What you will do:
Repeat the lines below exactly as written, please, from the line with "o indicato con le istruzioni necessarie." to the line with "Login Spaggiari", both lines included, and no others.

Source material:
* * *

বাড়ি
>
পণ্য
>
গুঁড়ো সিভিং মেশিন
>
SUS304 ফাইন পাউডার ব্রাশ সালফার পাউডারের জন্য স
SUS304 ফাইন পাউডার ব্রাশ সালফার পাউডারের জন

* * *

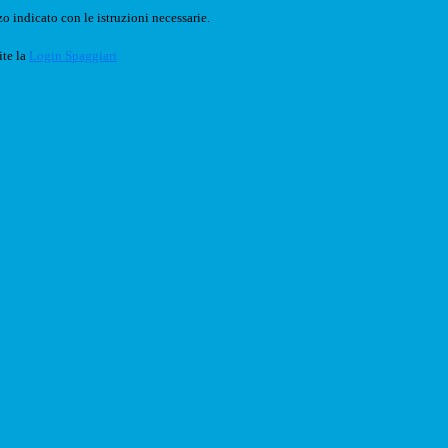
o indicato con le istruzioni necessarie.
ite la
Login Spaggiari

* * *

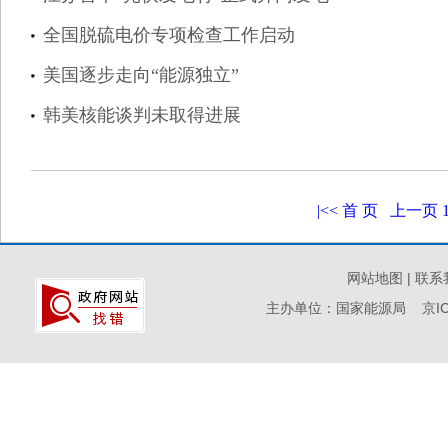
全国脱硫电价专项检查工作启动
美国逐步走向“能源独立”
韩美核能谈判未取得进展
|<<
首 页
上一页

* * *

Solved exercise:
o indicato con le istruzioni necessarie.
ite la
Login Spaggiari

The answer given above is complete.